Phew - sorry this is turning into a bit of a marathon - in real life it didn't take as long as it sounds - I'm just trying to explain my thinking.

So next step, now we all knew what a quarter was, is to find a quarter of £10.  Another picture:

They told me where to draw the lines (but couldn't reach themselves!) and then we counted each quarter to make sure they were the same - because that's the important thing about quarters.  And then...

we worked out that two and a half pounds was £2.50 and that as we had said earlier a quarter was the same as 25%, then 25% of £10 was also £2.50.  All of this was coming from the boys and I was pushing them to justify each step to me so when I asked LB1 how he knew 25% of £10 was £2.50 I got him to explain quite clearly that we had discussed earlier that one quarter was the same as twenty five percent and we had written it down so that we wouldn't forget.
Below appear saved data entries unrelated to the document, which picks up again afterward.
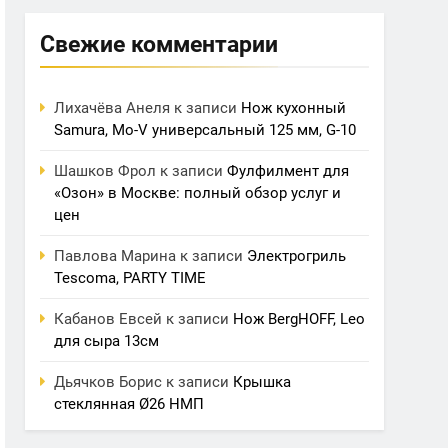
Свежие комментарии
Лихачёва Анеля
к записи
Нож кухонный
Samura, Mo-V универсальный 125 мм, G-10
Шашков Фрол
к записи
Фулфилмент для
«Озон» в Москве: полный обзор услуг и
цен
Павлова Марина
к записи
Электрогриль
Tescoma, PARTY TIME
Кабанов Евсей
к записи
Нож BergHOFF, Leo
для сыра 13см
Дьячков Борис
к записи
Крышка
стеклянная Ø26 НМП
Pushing students to communicate like this is also discussed in the talk and I could see the benefit of it.  In a similar way that we model writing stories for children by reading to them we should be modelling and encouraging them to be "talking maths".  How can we expect them to later write a coherent proof if they are not experienced in justifying their ideas?  In the video above the children taking part are pushing themselves by not only coming up with right answers but also having to explain them clearly.

At this point LB1 made a jump and said the answer must be £7.50 but still I held back!  This was an opportunity for LB2 to learn from him so I asked him how he had come up with that answer and he showed us this:

That is £7.50 + £2.00 + £0.50  = £10.00

LB2 looked at this idea and worked it out for ourselves and he agreed that LB1 had come up with the right answer.

Well I hope you are still awake!  As I said that is just a part of the course but the key ideas are

  • encouraging mistakes and persistence
  • encouraging the students to come forward with ideas and justify them (or not)
  • explaining that maths knowledge comes from having had an opportunity to learn in the past (rather than an innate skill in maths we are born with)
  • pushing students to do the work themselves and refusing to walk them through the answer
The course also discusses (which I haven't here really) teaching and supporting a growth mindset which is really supporting the belief that you can grow and learn how to do something - as opposed to believing that if you fail it's because you never will be able to do it.  Also moving away from maths being a series of procedures that we learn (like column addition) and towards it being something that has lots of methods and that you can be creative with.

For me it was all common sense and really resonated so it was something that I did already know but just hadn't been able to articulate.  I also didn't really know what to do about it but the course has given me lots of things to try based on actual research and measurements of results.  Other key ideas are that tests are BAD!  Bad, bad, bad and no use.  We must get away from the idea that maths has a time limit and that fast = good.  Great mathematicians are not fast at all!  Also grades are BAD!  Feedback is not only more useful but encourages the recipient to improve.  And finally collaboration is GOOD!  No working on your own in silence.  Ideas, ideas and more ideas - from everyone - will improve everyone's knowledge and skill.

I hope I've given you a flavour of the course and if you're interested sign up and just watch the videos if you don't have time for the reflective practice. Perhaps this was stuff you already knew.  I'm not saying my teaching completely the opposite before this but I do think it has given me the confidence to know what to say as opposed to feeling I was fumbling around a bit - albeit with good intentions!